CATARACT SURGERY

MODERN CATARACT SURGERY

Modern cataract surgery is a safe and routine procedure, usually performed as a day surgery procedure under monitored local anaesthesia called twilight sedation.

Cataract surgery involves the use of phacoemulsification which is an ultrasound probe connected to a highly advanced phaco machine. This removes the cataract through a very small incision in the cornea. Once the cataract has been removed, a permanent artificial intraocular lens (IOL) is injected into the eye through the small incision which usually seals itself or a suture may be required. 

Positioning the intraocular lens (IOL) during cataract surgery
Positioning the intraocular lens (IOL) during cataract surgery.

 

How do I decide whether to have cataract surgery?

Cataract formation is a slow process and it may take years for the cataract to start interfering with your vision. As cataract progresses, your vision may reduce and you may notice glare and difficulties with daily activities such as reading and driving.

We will examine your eyes and determine how much the cataract is contributing to your reduced vision and discuss the benefits and risks of proceeding with cataract surgery. We will also discuss with you the type of intraocular lenses that will most suit your visual needs.

 

Pre-operative assessment

Pre-operative assessment for your cataract surgery includes an examination of your general health, medications, and allergies as these factors will affect the decision to proceed with surgery, the type of anaesthesia required, and the recovery process. Prior to surgery, we will perform a comprehensive eye examination including an OCT scan and/or perimetry field test. A-scan biometry with the IOLMaster will be performed to calculate the required power of the intraocular lens to be inserted during the operation.

Prior to surgery, it is also important to advise us if you are taking any anticoagulation drugs such as aspirin, Warfarin, Eliquis, Pradaxa, Plavix or prostate medications such as Duodart and Tamsulosin which may interfere with pupil dilation during surgery. If you are a diabetic, it is important to advise of your medications, particularly if you are on insulin, SGLT2 inhibitors such as Janumet or GLP-1 inhibitors such as Ozempic.

 

There are many intraocular lens (IOL) options.

 

Premium lens selection

There are many intraocular lens options available. Your occupation, lifestyle preferences, daily activities determine your visual needs and the type of lens best suited to accommodate your requirement.

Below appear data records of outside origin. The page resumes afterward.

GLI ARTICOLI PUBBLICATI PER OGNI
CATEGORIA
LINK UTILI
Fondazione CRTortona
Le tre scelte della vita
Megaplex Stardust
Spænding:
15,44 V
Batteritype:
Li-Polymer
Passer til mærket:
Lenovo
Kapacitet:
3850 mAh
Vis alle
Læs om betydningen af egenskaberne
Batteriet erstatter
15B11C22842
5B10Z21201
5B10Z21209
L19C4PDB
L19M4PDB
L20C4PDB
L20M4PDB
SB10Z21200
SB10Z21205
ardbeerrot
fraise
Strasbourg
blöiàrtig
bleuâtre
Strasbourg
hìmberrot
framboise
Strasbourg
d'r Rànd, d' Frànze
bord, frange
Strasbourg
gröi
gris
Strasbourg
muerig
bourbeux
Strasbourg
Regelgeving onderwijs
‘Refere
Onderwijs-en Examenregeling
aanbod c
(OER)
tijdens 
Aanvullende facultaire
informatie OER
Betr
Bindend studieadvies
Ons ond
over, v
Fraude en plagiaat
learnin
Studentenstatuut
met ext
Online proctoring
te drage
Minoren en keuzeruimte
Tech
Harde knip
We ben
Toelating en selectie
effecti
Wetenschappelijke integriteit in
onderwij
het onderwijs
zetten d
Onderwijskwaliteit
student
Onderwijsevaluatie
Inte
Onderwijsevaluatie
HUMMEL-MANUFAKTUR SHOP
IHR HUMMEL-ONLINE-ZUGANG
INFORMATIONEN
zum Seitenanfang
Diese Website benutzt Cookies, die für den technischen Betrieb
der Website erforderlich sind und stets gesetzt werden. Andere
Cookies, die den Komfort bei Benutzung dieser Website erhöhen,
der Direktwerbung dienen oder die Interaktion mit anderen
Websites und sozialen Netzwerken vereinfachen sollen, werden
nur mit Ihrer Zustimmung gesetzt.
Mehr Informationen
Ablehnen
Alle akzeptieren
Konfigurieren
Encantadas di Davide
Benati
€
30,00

  • Mono-focal lenses: This provides clear vision at a fixed distance, either at distance or near. This can be used as a combination involving monovision where one lens is focused for distance and one for near. Many of our patients are happy with their excellent vision through the monovision technique.
  • Toric lenses: We select the appropriate toric lenses if you have significant astigmatism. Correcting your astigmatism optimizes your vision and may reduce your need for glasses.  
  • Extended depth of field (EDOF) lenses: The newer EDOF lenses are designed to improve mid-range vision without the concentric rings of the multifocal lens types. This provides an extended focus from arm’s length to distance vision and many patients can reduce their spectacle dependency, only using glasses for near tasks.
  • Multi-focal lenses: Whilst this aims to provide clear vision at all distances, there may be side-effects such as rings or haloes around lights.

Post-operative care

Following surgery, it is important to follow the post-operative instructions to maximize your visual recovery. The eyes should be kept clean and dry and take care while showering to avoid getting water in the eye for the first two weeks.  A plastic eye shield should be worn at night for at least the first week following surgery to prevent any trauma to the eye. 

Activities such as swimming, bending, heavy lifting and high impact exercise should be avoided for a month. You may perform your usual daily activities after a few days as long as care and hygiene is maintained. Eye drops will be required during the post-operative period to minimize risks of infection, reduce inflammation, and/or control the intraocular pressure. In some cases, tablets may be required to control the pressure. Artificial tears such as Systane, Optive, Hyloforte may be used. We usually refer you back to your local optometrist 6-8 weeks after surgery.  

Cataract surgery is a safe procedure and complications are rare. Symptoms of reduced vision, redness or pain require urgent attention as they may indicate complications such as infection, inflammation or development of retinal problems such as retinal detachment.